(The data Opens)

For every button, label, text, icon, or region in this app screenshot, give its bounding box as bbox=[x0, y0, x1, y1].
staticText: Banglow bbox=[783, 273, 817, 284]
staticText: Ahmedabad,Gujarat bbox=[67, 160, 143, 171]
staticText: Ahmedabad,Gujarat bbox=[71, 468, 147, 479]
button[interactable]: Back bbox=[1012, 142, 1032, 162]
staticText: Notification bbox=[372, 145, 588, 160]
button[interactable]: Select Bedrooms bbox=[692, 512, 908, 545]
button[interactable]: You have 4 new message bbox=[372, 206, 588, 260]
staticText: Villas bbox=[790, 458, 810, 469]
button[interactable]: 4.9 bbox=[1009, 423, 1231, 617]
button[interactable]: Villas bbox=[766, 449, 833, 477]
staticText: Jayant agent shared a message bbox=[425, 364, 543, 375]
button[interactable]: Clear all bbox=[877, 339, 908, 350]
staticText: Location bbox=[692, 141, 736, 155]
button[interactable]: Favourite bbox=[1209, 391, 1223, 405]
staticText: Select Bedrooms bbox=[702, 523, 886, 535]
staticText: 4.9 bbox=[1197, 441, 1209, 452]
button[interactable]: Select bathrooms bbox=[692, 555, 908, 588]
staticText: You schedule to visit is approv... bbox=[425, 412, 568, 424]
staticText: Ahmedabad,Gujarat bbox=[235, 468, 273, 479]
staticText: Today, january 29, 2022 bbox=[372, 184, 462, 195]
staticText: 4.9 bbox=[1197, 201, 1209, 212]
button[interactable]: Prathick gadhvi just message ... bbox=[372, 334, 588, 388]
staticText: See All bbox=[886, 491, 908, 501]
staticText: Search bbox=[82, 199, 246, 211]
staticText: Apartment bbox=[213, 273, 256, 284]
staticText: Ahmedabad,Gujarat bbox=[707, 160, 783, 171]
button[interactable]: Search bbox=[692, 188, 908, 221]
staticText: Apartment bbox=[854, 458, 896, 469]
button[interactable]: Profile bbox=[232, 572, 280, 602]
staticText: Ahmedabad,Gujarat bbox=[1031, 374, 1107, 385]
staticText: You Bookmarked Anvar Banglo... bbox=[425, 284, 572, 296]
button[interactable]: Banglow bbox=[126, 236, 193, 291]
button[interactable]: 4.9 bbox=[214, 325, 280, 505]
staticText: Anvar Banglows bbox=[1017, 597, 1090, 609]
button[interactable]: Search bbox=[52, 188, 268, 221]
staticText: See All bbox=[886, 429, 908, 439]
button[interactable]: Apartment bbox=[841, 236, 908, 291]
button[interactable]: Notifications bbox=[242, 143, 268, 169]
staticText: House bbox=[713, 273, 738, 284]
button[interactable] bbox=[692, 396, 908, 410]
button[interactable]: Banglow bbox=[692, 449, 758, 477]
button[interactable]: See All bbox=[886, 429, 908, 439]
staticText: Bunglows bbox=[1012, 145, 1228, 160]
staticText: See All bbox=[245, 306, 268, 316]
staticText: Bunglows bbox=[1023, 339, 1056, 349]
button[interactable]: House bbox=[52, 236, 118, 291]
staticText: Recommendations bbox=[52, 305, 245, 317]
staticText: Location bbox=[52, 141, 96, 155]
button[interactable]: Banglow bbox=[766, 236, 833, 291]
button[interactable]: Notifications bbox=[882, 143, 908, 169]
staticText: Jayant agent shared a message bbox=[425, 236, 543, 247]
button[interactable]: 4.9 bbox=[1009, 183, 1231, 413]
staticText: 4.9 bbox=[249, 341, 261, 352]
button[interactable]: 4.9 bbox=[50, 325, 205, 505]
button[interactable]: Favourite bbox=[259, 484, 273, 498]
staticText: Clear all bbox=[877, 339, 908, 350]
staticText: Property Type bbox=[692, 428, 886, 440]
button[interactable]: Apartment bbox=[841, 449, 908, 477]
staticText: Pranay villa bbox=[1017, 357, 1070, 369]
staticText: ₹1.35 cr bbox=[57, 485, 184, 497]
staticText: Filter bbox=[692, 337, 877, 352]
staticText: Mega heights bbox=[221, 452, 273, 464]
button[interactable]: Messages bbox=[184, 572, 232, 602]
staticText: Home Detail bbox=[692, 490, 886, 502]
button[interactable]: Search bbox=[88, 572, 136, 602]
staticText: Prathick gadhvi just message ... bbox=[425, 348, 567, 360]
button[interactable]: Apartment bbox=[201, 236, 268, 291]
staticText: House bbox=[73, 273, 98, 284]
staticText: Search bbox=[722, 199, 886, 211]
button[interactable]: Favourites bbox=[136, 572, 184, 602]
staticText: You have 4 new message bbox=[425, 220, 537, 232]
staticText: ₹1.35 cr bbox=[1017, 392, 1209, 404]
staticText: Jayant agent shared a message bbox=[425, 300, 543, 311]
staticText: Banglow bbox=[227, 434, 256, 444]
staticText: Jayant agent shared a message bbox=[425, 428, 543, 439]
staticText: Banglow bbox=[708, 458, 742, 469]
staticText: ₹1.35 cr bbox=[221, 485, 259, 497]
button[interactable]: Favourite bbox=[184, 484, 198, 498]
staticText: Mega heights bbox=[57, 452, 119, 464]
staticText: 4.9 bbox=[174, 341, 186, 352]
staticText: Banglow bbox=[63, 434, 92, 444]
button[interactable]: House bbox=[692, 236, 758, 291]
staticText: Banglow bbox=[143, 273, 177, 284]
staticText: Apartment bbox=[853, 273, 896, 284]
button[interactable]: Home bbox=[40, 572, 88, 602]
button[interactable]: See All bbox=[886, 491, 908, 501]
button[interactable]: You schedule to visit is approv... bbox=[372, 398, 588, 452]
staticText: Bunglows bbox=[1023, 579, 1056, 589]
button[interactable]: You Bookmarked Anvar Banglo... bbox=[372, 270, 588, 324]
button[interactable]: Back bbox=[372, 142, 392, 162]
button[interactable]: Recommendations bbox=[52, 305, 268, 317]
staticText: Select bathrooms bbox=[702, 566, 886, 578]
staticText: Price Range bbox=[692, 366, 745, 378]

(The data Closes)

● **Work request**
Please repeat each entry exactly as written.

● **Result**
For every button, label, text, icon, or region in this app screenshot, give its bounding box as bbox=[x0, y0, x1, y1].
staticText: Banglow bbox=[783, 273, 817, 284]
staticText: Ahmedabad,Gujarat bbox=[67, 160, 143, 171]
staticText: Ahmedabad,Gujarat bbox=[71, 468, 147, 479]
button[interactable]: Back bbox=[1012, 142, 1032, 162]
staticText: Notification bbox=[372, 145, 588, 160]
button[interactable]: Select Bedrooms bbox=[692, 512, 908, 545]
button[interactable]: You have 4 new message bbox=[372, 206, 588, 260]
staticText: Villas bbox=[790, 458, 810, 469]
button[interactable]: 4.9 bbox=[1009, 423, 1231, 617]
button[interactable]: Villas bbox=[766, 449, 833, 477]
staticText: Jayant agent shared a message bbox=[425, 364, 543, 375]
button[interactable]: Clear all bbox=[877, 339, 908, 350]
staticText: Location bbox=[692, 141, 736, 155]
button[interactable]: Favourite bbox=[1209, 391, 1223, 405]
staticText: Select Bedrooms bbox=[702, 523, 886, 535]
staticText: 4.9 bbox=[1197, 441, 1209, 452]
button[interactable]: Select bathrooms bbox=[692, 555, 908, 588]
staticText: You schedule to visit is approv... bbox=[425, 412, 568, 424]
staticText: Ahmedabad,Gujarat bbox=[235, 468, 273, 479]
staticText: Today, january 29, 2022 bbox=[372, 184, 462, 195]
staticText: 4.9 bbox=[1197, 201, 1209, 212]
button[interactable]: Prathick gadhvi just message ... bbox=[372, 334, 588, 388]
staticText: See All bbox=[886, 491, 908, 501]
staticText: Search bbox=[82, 199, 246, 211]
staticText: Apartment bbox=[213, 273, 256, 284]
staticText: Ahmedabad,Gujarat bbox=[707, 160, 783, 171]
button[interactable]: Search bbox=[692, 188, 908, 221]
staticText: Apartment bbox=[854, 458, 896, 469]
button[interactable]: Profile bbox=[232, 572, 280, 602]
staticText: Ahmedabad,Gujarat bbox=[1031, 374, 1107, 385]
staticText: You Bookmarked Anvar Banglo... bbox=[425, 284, 572, 296]
button[interactable]: Banglow bbox=[126, 236, 193, 291]
button[interactable]: 4.9 bbox=[214, 325, 280, 505]
staticText: Anvar Banglows bbox=[1017, 597, 1090, 609]
button[interactable]: Search bbox=[52, 188, 268, 221]
staticText: See All bbox=[886, 429, 908, 439]
button[interactable]: Apartment bbox=[841, 236, 908, 291]
button[interactable]: Notifications bbox=[242, 143, 268, 169]
staticText: House bbox=[713, 273, 738, 284]
button[interactable] bbox=[692, 396, 908, 410]
button[interactable]: Banglow bbox=[692, 449, 758, 477]
button[interactable]: See All bbox=[886, 429, 908, 439]
staticText: Bunglows bbox=[1012, 145, 1228, 160]
staticText: See All bbox=[245, 306, 268, 316]
staticText: Bunglows bbox=[1023, 339, 1056, 349]
button[interactable]: House bbox=[52, 236, 118, 291]
staticText: Recommendations bbox=[52, 305, 245, 317]
staticText: Location bbox=[52, 141, 96, 155]
button[interactable]: Banglow bbox=[766, 236, 833, 291]
button[interactable]: Notifications bbox=[882, 143, 908, 169]
staticText: Jayant agent shared a message bbox=[425, 236, 543, 247]
button[interactable]: 4.9 bbox=[1009, 183, 1231, 413]
staticText: 4.9 bbox=[249, 341, 261, 352]
button[interactable]: 4.9 bbox=[50, 325, 205, 505]
button[interactable]: Favourite bbox=[259, 484, 273, 498]
staticText: Clear all bbox=[877, 339, 908, 350]
staticText: Property Type bbox=[692, 428, 886, 440]
button[interactable]: Apartment bbox=[841, 449, 908, 477]
staticText: Pranay villa bbox=[1017, 357, 1070, 369]
staticText: ₹1.35 cr bbox=[57, 485, 184, 497]
staticText: Filter bbox=[692, 337, 877, 352]
staticText: Mega heights bbox=[221, 452, 273, 464]
button[interactable]: Messages bbox=[184, 572, 232, 602]
staticText: Home Detail bbox=[692, 490, 886, 502]
button[interactable]: Search bbox=[88, 572, 136, 602]
staticText: Prathick gadhvi just message ... bbox=[425, 348, 567, 360]
button[interactable]: Apartment bbox=[201, 236, 268, 291]
staticText: House bbox=[73, 273, 98, 284]
staticText: Search bbox=[722, 199, 886, 211]
button[interactable]: Favourites bbox=[136, 572, 184, 602]
staticText: You have 4 new message bbox=[425, 220, 537, 232]
staticText: ₹1.35 cr bbox=[1017, 392, 1209, 404]
staticText: Jayant agent shared a message bbox=[425, 300, 543, 311]
staticText: Banglow bbox=[227, 434, 256, 444]
staticText: Jayant agent shared a message bbox=[425, 428, 543, 439]
staticText: Banglow bbox=[708, 458, 742, 469]
staticText: ₹1.35 cr bbox=[221, 485, 259, 497]
button[interactable]: Favourite bbox=[184, 484, 198, 498]
staticText: Mega heights bbox=[57, 452, 119, 464]
staticText: 4.9 bbox=[174, 341, 186, 352]
staticText: Banglow bbox=[63, 434, 92, 444]
button[interactable]: House bbox=[692, 236, 758, 291]
staticText: Banglow bbox=[143, 273, 177, 284]
staticText: Apartment bbox=[853, 273, 896, 284]
button[interactable]: Home bbox=[40, 572, 88, 602]
button[interactable]: See All bbox=[886, 491, 908, 501]
button[interactable]: You schedule to visit is approv... bbox=[372, 398, 588, 452]
staticText: Bunglows bbox=[1023, 579, 1056, 589]
button[interactable]: You Bookmarked Anvar Banglo... bbox=[372, 270, 588, 324]
button[interactable]: Back bbox=[372, 142, 392, 162]
button[interactable]: Recommendations bbox=[52, 305, 268, 317]
staticText: Select bathrooms bbox=[702, 566, 886, 578]
staticText: Price Range bbox=[692, 366, 745, 378]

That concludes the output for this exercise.